Не помогли сколько-нибудь и удары с оттяжкой, от них шашка вообще застревала, и я выдергивал ее двумя руками, как дровосечный колун. Охота рубить, пропадала с каждой минутой — сколько ни упорствовал, сколько ни бился. Разнылась, разболелась почти до плеча рука, а веток на земле набиралось едва на веник. Опостылел и сам пригорок.
Собрав редкие ветки, я понесся домой. Перед домом оружие предусмотрительно спрятал в густую картофельную ботву.
Во дворе меня встретила мать и строго спросила:
— Где ты столько времени пропадал?
— Веники резал, а нож тупой, — невинно соврал я, направляясь в дом. И мельком глянув на часы, понял — была уже середина дня.
Мать вошла следом.
— Веники, говоришь? А что вначале делать было наказано?

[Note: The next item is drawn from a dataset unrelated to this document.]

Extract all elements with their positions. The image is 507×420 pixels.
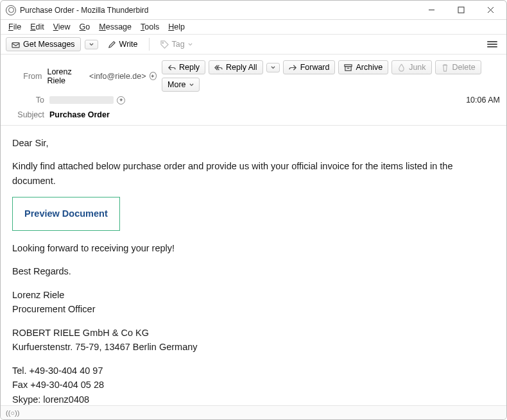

— Воду носить, — ответил я, чувствуя надвигающуюся неприятность.
— И наносил?
— Сейчас наношу. — Измученный неудачной рубкой, я нервничал от материнских вопросов, казавшихся мне чересчур дотошными.
— Нет, погоди. А где веники?
— Разве не видела? Во дворе лежат.
Мать вышла и быстро вернулась.
— Воду ты можешь не носить теперь. Куры до рассадники разгребли все. — И не долго думая, мать огрела меня ниже спины принесенной мною березовой гибкой веткой.

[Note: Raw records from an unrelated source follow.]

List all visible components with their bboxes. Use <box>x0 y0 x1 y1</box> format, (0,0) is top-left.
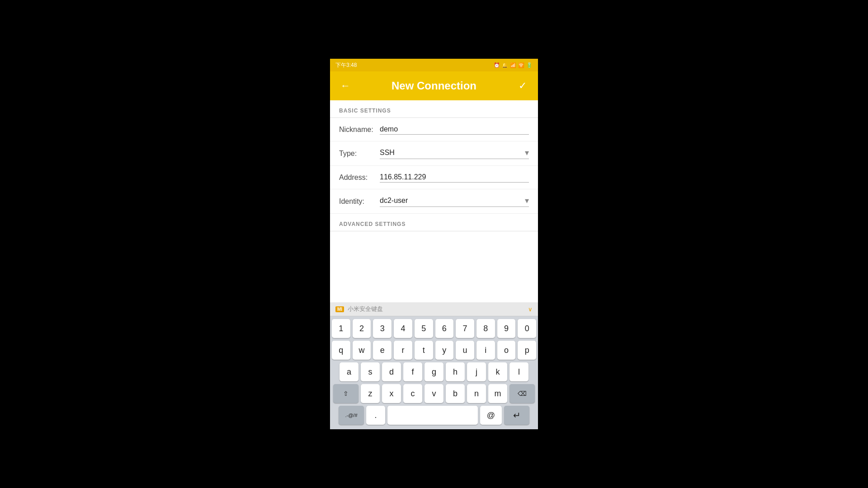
key-q[interactable]: q <box>332 341 350 360</box>
key-5[interactable]: 5 <box>415 319 433 338</box>
key-v[interactable]: v <box>425 384 443 403</box>
nickname-input-wrap <box>380 124 529 135</box>
battery-icon: 🔋 <box>526 62 533 68</box>
key-h[interactable]: h <box>446 362 465 381</box>
keyboard-toolbar-text: 小米安全键盘 <box>348 305 383 313</box>
key-2[interactable]: 2 <box>353 319 371 338</box>
key-w[interactable]: w <box>353 341 371 360</box>
keyboard-toolbar-left: MI 小米安全键盘 <box>335 305 383 313</box>
backspace-key[interactable]: ⌫ <box>509 384 535 403</box>
symbol-key[interactable]: .-@/# <box>339 406 364 425</box>
keyboard: MI 小米安全键盘 ∨ 1 2 3 4 5 6 7 8 9 0 q w <box>330 302 538 429</box>
signal-icon: 📶 <box>510 62 516 68</box>
key-t[interactable]: t <box>415 341 433 360</box>
key-d[interactable]: d <box>382 362 401 381</box>
mi-logo: MI <box>335 306 344 312</box>
nickname-input[interactable] <box>380 124 529 135</box>
key-9[interactable]: 9 <box>497 319 516 338</box>
key-0[interactable]: 0 <box>518 319 536 338</box>
key-b[interactable]: b <box>446 384 465 403</box>
key-i[interactable]: i <box>476 341 495 360</box>
keyboard-row-a: a s d f g h j k l <box>332 362 536 381</box>
key-s[interactable]: s <box>361 362 380 381</box>
type-label: Type: <box>339 150 380 158</box>
key-6[interactable]: 6 <box>435 319 454 338</box>
key-u[interactable]: u <box>456 341 474 360</box>
keyboard-collapse-icon[interactable]: ∨ <box>528 306 533 313</box>
key-k[interactable]: k <box>488 362 507 381</box>
keyboard-rows: 1 2 3 4 5 6 7 8 9 0 q w e r t y u i <box>330 316 538 429</box>
key-n[interactable]: n <box>467 384 486 403</box>
status-bar: 下午3:48 ⏰ 🔔 📶 🛜 🔋 <box>330 59 538 71</box>
key-r[interactable]: r <box>394 341 412 360</box>
key-o[interactable]: o <box>497 341 516 360</box>
clock-icon: 🔔 <box>502 62 508 68</box>
status-time: 下午3:48 <box>335 61 357 69</box>
app-bar: ← New Connection ✓ <box>330 71 538 100</box>
key-a[interactable]: a <box>340 362 359 381</box>
key-g[interactable]: g <box>425 362 443 381</box>
enter-key[interactable]: ↵ <box>504 406 529 425</box>
type-dropdown-arrow: ▾ <box>525 148 529 158</box>
status-icons: ⏰ 🔔 📶 🛜 🔋 <box>494 62 533 68</box>
phone-screen: 下午3:48 ⏰ 🔔 📶 🛜 🔋 ← New Connection ✓ BASI… <box>330 59 538 429</box>
key-4[interactable]: 4 <box>394 319 412 338</box>
key-f[interactable]: f <box>403 362 422 381</box>
type-select[interactable]: SSH ▾ <box>380 148 529 159</box>
key-c[interactable]: c <box>403 384 422 403</box>
address-label: Address: <box>339 174 380 182</box>
form-content: BASIC SETTINGS Nickname: Type: SSH ▾ Add… <box>330 100 538 302</box>
key-y[interactable]: y <box>435 341 454 360</box>
status-time-area: 下午3:48 <box>335 61 357 69</box>
key-m[interactable]: m <box>488 384 507 403</box>
key-7[interactable]: 7 <box>456 319 474 338</box>
key-1[interactable]: 1 <box>332 319 350 338</box>
type-value: SSH <box>380 149 395 157</box>
shift-key[interactable]: ⇧ <box>333 384 359 403</box>
dot-key[interactable]: . <box>366 406 385 425</box>
type-row: Type: SSH ▾ <box>330 141 538 166</box>
nickname-label: Nickname: <box>339 126 380 134</box>
address-row: Address: <box>330 166 538 189</box>
nickname-row: Nickname: <box>330 118 538 141</box>
key-e[interactable]: e <box>373 341 392 360</box>
keyboard-row-bottom: .-@/# . @ ↵ <box>332 406 536 425</box>
identity-label: Identity: <box>339 197 380 206</box>
key-z[interactable]: z <box>361 384 380 403</box>
address-input-wrap <box>380 172 529 183</box>
wifi-icon: 🛜 <box>518 62 524 68</box>
key-x[interactable]: x <box>382 384 401 403</box>
key-l[interactable]: l <box>509 362 528 381</box>
page-title: New Connection <box>354 80 514 92</box>
space-key[interactable] <box>387 406 478 425</box>
keyboard-row-q: q w e r t y u i o p <box>332 341 536 360</box>
key-8[interactable]: 8 <box>476 319 495 338</box>
address-input[interactable] <box>380 172 529 183</box>
confirm-button[interactable]: ✓ <box>514 80 531 92</box>
keyboard-row-numbers: 1 2 3 4 5 6 7 8 9 0 <box>332 319 536 338</box>
identity-row: Identity: dc2-user ▾ <box>330 189 538 214</box>
keyboard-toolbar: MI 小米安全键盘 ∨ <box>330 302 538 316</box>
key-p[interactable]: p <box>518 341 536 360</box>
back-button[interactable]: ← <box>337 80 354 92</box>
keyboard-row-z: ⇧ z x c v b n m ⌫ <box>332 384 536 403</box>
basic-settings-header: BASIC SETTINGS <box>330 100 538 118</box>
at-key[interactable]: @ <box>480 406 502 425</box>
identity-dropdown-arrow: ▾ <box>525 196 529 206</box>
identity-select[interactable]: dc2-user ▾ <box>380 196 529 207</box>
identity-value: dc2-user <box>380 197 408 205</box>
key-3[interactable]: 3 <box>373 319 392 338</box>
alarm-icon: ⏰ <box>494 62 500 68</box>
key-j[interactable]: j <box>467 362 486 381</box>
advanced-settings-header: ADVANCED SETTINGS <box>330 214 538 231</box>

Я ойкнул и взвился, не столько от боли, сколько от обиды, и заплакал. Я считал себя почти взрослым парнем и ходить битому полагал унизительным надругательством. Мать с досадой бросила ветку и выбежала, пророча при этом, что из сына вырастет бездельник и даже разбойник. И куда смотрит отец, которому из-за постоянной работы вроде и дела нет, чем занимается его шалопай.

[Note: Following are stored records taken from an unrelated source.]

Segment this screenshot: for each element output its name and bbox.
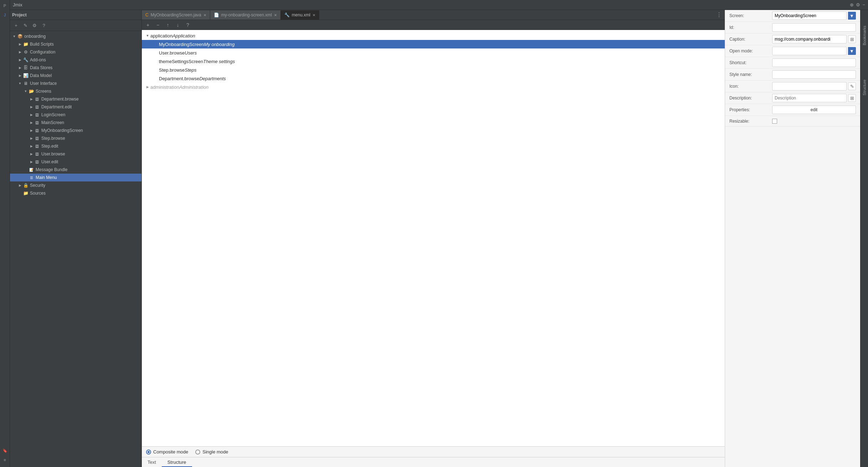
screens-icon: 📂	[29, 88, 34, 94]
right-panel-tabs: Bookmarks Structure	[860, 10, 868, 467]
menu-item-theme[interactable]: ▶ themeSettingsScreen Theme settings	[142, 57, 725, 66]
tab-java-label: MyOnboardingScreen.java	[151, 12, 201, 17]
tree-item-security[interactable]: ▶ 🔒 Security	[10, 181, 141, 189]
style-name-value-container	[772, 70, 856, 79]
search-icon[interactable]: ⊕	[850, 2, 854, 7]
tree-root-onboarding[interactable]: ▼ 📦 onboarding	[10, 32, 141, 40]
open-mode-dropdown-btn[interactable]: ▼	[848, 47, 856, 55]
minimize-icon[interactable]: −	[862, 2, 865, 7]
icon-input[interactable]	[772, 82, 847, 91]
description-input[interactable]	[772, 94, 847, 102]
step-browse-label: Step.browse	[41, 136, 65, 141]
properties-label: Properties:	[729, 107, 772, 112]
tree-item-main-menu[interactable]: ▶ ☰ Main Menu	[10, 174, 141, 181]
menu-item-application[interactable]: ▼ application Application	[142, 31, 725, 40]
user-browse-display-label: Users	[185, 50, 197, 56]
menu-item-administration[interactable]: ▶ administration Administration	[142, 83, 725, 91]
tab-java[interactable]: C MyOnboardingScreen.java ✕	[142, 10, 210, 20]
addons-icon: 🔧	[23, 57, 29, 63]
bookmarks-tab-label[interactable]: Bookmarks	[862, 24, 867, 47]
tree-item-screens[interactable]: ▼ 📂 Screens	[10, 87, 141, 95]
description-icon-btn[interactable]: ⊞	[848, 94, 856, 102]
add-node-button[interactable]: +	[144, 21, 152, 29]
caption-icon-btn[interactable]: ⊞	[848, 35, 856, 43]
single-mode-label: Single mode	[202, 449, 228, 455]
shortcut-input[interactable]	[772, 58, 856, 67]
tab-menu[interactable]: 🔧 menu.xml ✕	[281, 10, 319, 20]
tree-item-user-edit[interactable]: ▶ 🖼 User.edit	[10, 158, 141, 166]
administration-id-label: administration	[150, 84, 179, 90]
tab-java-close[interactable]: ✕	[203, 13, 206, 17]
tree-item-configuration[interactable]: ▶ ⚙ Configuration	[10, 48, 141, 56]
tree-item-message-bundle[interactable]: ▶ 📝 Message Bundle	[10, 166, 141, 174]
step-edit-arrow: ▶	[29, 143, 34, 149]
properties-edit-button[interactable]: edit	[772, 106, 856, 114]
prop-row-id: Id:	[725, 22, 860, 34]
tree-item-data-model[interactable]: ▶ 📊 Data Model	[10, 72, 141, 79]
menu-item-user-browse[interactable]: ▶ User.browse Users	[142, 48, 725, 57]
properties-panel: Screen: ▼ Id: Caption:	[725, 10, 860, 467]
move-down-button[interactable]: ↓	[174, 21, 182, 29]
menu-item-my-onboarding[interactable]: ▶ MyOnboardingScreen My onboarding	[142, 40, 725, 48]
move-up-button[interactable]: ↑	[164, 21, 172, 29]
tree-item-user-browse[interactable]: ▶ 🖼 User.browse	[10, 150, 141, 158]
edit-item-button[interactable]: ✎	[21, 21, 29, 29]
tree-item-dept-edit[interactable]: ▶ 🖼 Department.edit	[10, 103, 141, 111]
resizable-checkbox[interactable]	[772, 119, 777, 124]
tree-item-data-stores[interactable]: ▶ 🗄 Data Stores	[10, 64, 141, 72]
menu-item-step-browse[interactable]: ▶ Step.browse Steps	[142, 66, 725, 74]
description-label: Description:	[729, 96, 772, 101]
screen-dropdown-btn[interactable]: ▼	[848, 12, 856, 20]
menu-item-dept-browse[interactable]: ▶ Department.browse Departments	[142, 74, 725, 83]
tabs-more-button[interactable]: ⋮	[713, 11, 725, 18]
help-editor-button[interactable]: ?	[184, 21, 192, 29]
screen-input[interactable]	[772, 11, 847, 20]
single-mode-option[interactable]: Single mode	[195, 449, 228, 455]
project-icon[interactable]: P	[1, 1, 9, 10]
tree-item-addons[interactable]: ▶ 🔧 Add-ons	[10, 56, 141, 64]
structure-bottom-icon[interactable]: ≡	[1, 456, 9, 464]
add-item-button[interactable]: +	[12, 21, 20, 29]
application-arrow: ▼	[145, 34, 150, 37]
theme-display-label: Theme settings	[203, 59, 235, 64]
settings-item-button[interactable]: ⚙	[31, 21, 38, 29]
composite-mode-option[interactable]: Composite mode	[146, 449, 188, 455]
step-edit-label: Step.edit	[41, 144, 58, 149]
tree-item-build-scripts[interactable]: ▶ 📁 Build Scripts	[10, 40, 141, 48]
tab-menu-close[interactable]: ✕	[312, 13, 315, 17]
tree-item-user-interface[interactable]: ▼ 🖥 User Interface	[10, 79, 141, 87]
open-mode-input[interactable]	[772, 47, 847, 55]
style-name-input[interactable]	[772, 70, 856, 79]
tree-item-step-edit[interactable]: ▶ 🖼 Step.edit	[10, 142, 141, 150]
bookmarks-icon[interactable]: 🔖	[1, 446, 9, 455]
user-browse-icon: 🖼	[34, 151, 40, 157]
tree-item-step-browse[interactable]: ▶ 🖼 Step.browse	[10, 134, 141, 142]
help-button[interactable]: ?	[40, 21, 48, 29]
tree-item-myonboarding[interactable]: ▶ 🖼 MyOnboardingScreen	[10, 127, 141, 134]
dept-browse-arrow: ▶	[29, 96, 34, 102]
screens-arrow: ▼	[23, 88, 29, 94]
tab-text[interactable]: Text	[142, 458, 162, 467]
remove-node-button[interactable]: −	[154, 21, 162, 29]
icon-edit-btn[interactable]: ✎	[848, 82, 856, 90]
tree-item-login[interactable]: ▶ 🖼 LoginScreen	[10, 111, 141, 119]
tree-item-mainscreen[interactable]: ▶ 🖼 MainScreen	[10, 119, 141, 127]
tab-xml-icon: 📄	[214, 12, 219, 17]
tabs-bar: C MyOnboardingScreen.java ✕ 📄 my-onboard…	[142, 10, 725, 20]
jmix-icon[interactable]: J	[1, 11, 9, 19]
tree-item-dept-browse[interactable]: ▶ 🖼 Department.browse	[10, 95, 141, 103]
step-browse-icon: 🖼	[34, 135, 40, 141]
single-radio[interactable]	[195, 450, 200, 455]
settings-icon[interactable]: ⚙	[856, 2, 860, 7]
structure-tab-label[interactable]: Structure	[862, 78, 867, 97]
tab-xml[interactable]: 📄 my-onboarding-screen.xml ✕	[210, 10, 281, 20]
main-container: Jmix ⊕ ⚙ − Project + ✎ ⚙ ?	[10, 0, 868, 467]
tab-structure[interactable]: Structure	[162, 458, 192, 467]
tab-xml-close[interactable]: ✕	[274, 13, 277, 17]
caption-input[interactable]	[772, 35, 847, 43]
mainscreen-label: MainScreen	[41, 120, 64, 125]
composite-radio[interactable]	[146, 450, 151, 455]
tree-item-sources[interactable]: ▶ 📁 Sources	[10, 189, 141, 197]
id-input[interactable]	[772, 23, 856, 32]
configuration-arrow: ▶	[17, 49, 23, 55]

Слова матери били меня больней хворостины. К чему-то важному и значительному, к какой-то исключительной и редкой профессии готовился я, а стал вдруг «шалопаем», «бездельником», «разбойником». Как она могла так говорить? Вот уеду в город, выучусь, как другие, начну никому не подвластную свою жизнь.
В доме из-за меня назревал скандал. Все складывалось как нельзя хуже. Шашка приносила одни неприятности. Как Гришка подарил, так и начались они. Все кувырком. И конца не видно. Отец хотя и любил меня, но мог и выпороть, чего я испугался и предпочел удалиться в спасительный за рвом знакомый олешник, пока не успокоятся родители. Я сидел в том самом олешнике, который еще недавно нещадно пытался рубить.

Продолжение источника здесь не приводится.